Workflow:Facebookresearch Audiocraft EnCodec Compression Training
| Knowledge Sources | |
|---|---|
| Domains | Audio_Compression, Neural_Codec, Model_Training |
| Last Updated | 2026-02-13 23:00 GMT |
Overview
End-to-end process for training an EnCodec neural audio compression model using the AudioCraft CompressionSolver with adversarial and objective losses.
Description
This workflow covers training an encoder-decoder audio compression model with a Residual Vector Quantization (RVQ) bottleneck. The model uses a SEANet encoder-decoder architecture trained with a combination of reconstruction losses (multi-scale STFT, mel spectrogram), perceptual adversarial losses (MS-STFT discriminator), and a gradient-based loss balancer. The trained EnCodec model serves as the foundational audio tokenizer for downstream generation models (MusicGen, AudioGen, MAGNeT, JASCO).
Usage
Execute this workflow when you need to train a custom audio tokenizer, either to support a new sample rate, different audio domain, or to improve compression quality for your specific use case. The resulting model converts audio waveforms to discrete token sequences and back, enabling discrete language model training over audio.
Execution Steps
Step 1: Environment Setup
Configure the AudioCraft training environment with appropriate Dora output directories, team settings, and cluster configuration. Ensure persistent storage is configured for checkpoints since the default /tmp/ path is unsuitable for real training.
Key considerations:
- Same environment setup as any AudioCraft training task
- Set AUDIOCRAFT_TEAM and AUDIOCRAFT_DORA_DIR environment variables
- Ensure sufficient GPU memory for training with discriminators
Step 2: Prepare Audio Dataset
Organize audio data with manifest files in AudioCraft's expected format. The compression task uses AudioDataset without music-specific metadata requirements, making dataset preparation simpler than for MusicGen.
Dataset format:
- Audio files in WAV or supported formats
- Manifest files (JSONL) listing audio file paths and basic metadata
- Configure dataset YAML with paths for train, valid, evaluate, and generate splits
- Set target sample rate (24 kHz for base EnCodec, 32 kHz for MusicGen's EnCodec)
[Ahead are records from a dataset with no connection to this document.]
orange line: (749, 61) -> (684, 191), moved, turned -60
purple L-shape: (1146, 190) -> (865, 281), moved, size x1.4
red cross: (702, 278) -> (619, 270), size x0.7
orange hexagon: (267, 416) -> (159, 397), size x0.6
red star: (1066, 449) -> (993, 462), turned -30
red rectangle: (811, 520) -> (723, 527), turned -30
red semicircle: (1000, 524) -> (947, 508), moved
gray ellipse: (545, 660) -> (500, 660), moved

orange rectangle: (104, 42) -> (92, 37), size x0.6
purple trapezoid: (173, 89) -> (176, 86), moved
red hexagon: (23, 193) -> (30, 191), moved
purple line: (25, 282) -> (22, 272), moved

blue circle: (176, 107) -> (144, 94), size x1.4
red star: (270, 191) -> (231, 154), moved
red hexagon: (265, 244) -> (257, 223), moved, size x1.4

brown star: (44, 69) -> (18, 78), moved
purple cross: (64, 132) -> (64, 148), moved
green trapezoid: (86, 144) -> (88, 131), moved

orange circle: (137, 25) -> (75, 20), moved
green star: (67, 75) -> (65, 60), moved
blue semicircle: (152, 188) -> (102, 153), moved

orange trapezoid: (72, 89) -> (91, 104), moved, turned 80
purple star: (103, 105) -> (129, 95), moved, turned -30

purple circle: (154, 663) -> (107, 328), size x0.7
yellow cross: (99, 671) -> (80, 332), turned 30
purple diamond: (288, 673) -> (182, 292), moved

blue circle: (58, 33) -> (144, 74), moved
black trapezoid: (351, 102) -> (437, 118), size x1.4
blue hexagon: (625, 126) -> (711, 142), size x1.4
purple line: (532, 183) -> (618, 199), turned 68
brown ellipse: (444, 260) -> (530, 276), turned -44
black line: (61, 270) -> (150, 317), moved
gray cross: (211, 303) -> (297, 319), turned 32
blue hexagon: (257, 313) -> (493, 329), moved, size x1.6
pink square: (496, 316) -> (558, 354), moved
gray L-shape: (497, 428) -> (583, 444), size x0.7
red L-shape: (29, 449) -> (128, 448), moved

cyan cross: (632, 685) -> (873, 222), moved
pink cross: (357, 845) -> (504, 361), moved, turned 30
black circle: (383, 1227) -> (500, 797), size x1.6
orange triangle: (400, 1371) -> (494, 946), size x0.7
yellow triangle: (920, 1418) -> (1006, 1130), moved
Step 3: Configure Model Architecture
Select the EnCodec architecture variant and configure the SEANet encoder-decoder parameters, quantizer settings, and training objectives. Key architecture choices include the number of codebooks, codebook size, and whether to use causal convolutions.
Architecture options:
- Base causal: 32 quantizers with dropout (encodec_base_causal)
- Large nq4 s320: 4 codebooks, 2048 bins, stride 320 (for MusicGen/AudioGen)
- Large nq4 s640: 4 codebooks, 2048 bins, stride 640 (higher compression)
Loss configuration:
- Reconstruction: multi-scale STFT loss, mel spectrogram L1 loss
- Adversarial: MS-STFT discriminator with hinge or least-squares loss
- Balancer: gradient-based loss weighting from the EnCodec paper
- Optional: SI-SNR, loudness loss
Step 4: Launch Training
Start the compression training using Dora with the selected solver configuration. The CompressionSolver manages the training loop with alternating generator and discriminator updates, loss balancing, and periodic evaluation.
Launch commands:
- Base 24 kHz: dora grid compression.encodec_base_24khz
- MusicGen 32 kHz: dora grid compression.encodec_musicgen_32khz
- AudioGen 16 kHz: dora grid compression.encodec_audiogen_16khz
- Debug: dora run solver=compression/debug
Training loop:
- Forward pass through encoder, quantizer, and decoder
- Compute reconstruction losses on output vs. input
- Discriminator forward and backward pass
- Generator adversarial loss computation
- Gradient balancing across all loss components
- EMA weight updates
Step 5: Evaluate Compression Quality
Assess the trained model using objective audio quality metrics. The evaluation stage computes SI-SNR (scale-invariant signal-to-noise ratio) and optionally ViSQOL (perceptual quality) on held-out data.
Evaluation metrics:
- SI-SNR: measures reconstruction fidelity in signal domain
- ViSQOL: perceptual quality score (requires external binary)
- Generation stage: produces reconstructed audio samples for listening
Key considerations:
- ViSQOL requires a separately compiled binary
- Evaluation runs periodically during training (configurable frequency)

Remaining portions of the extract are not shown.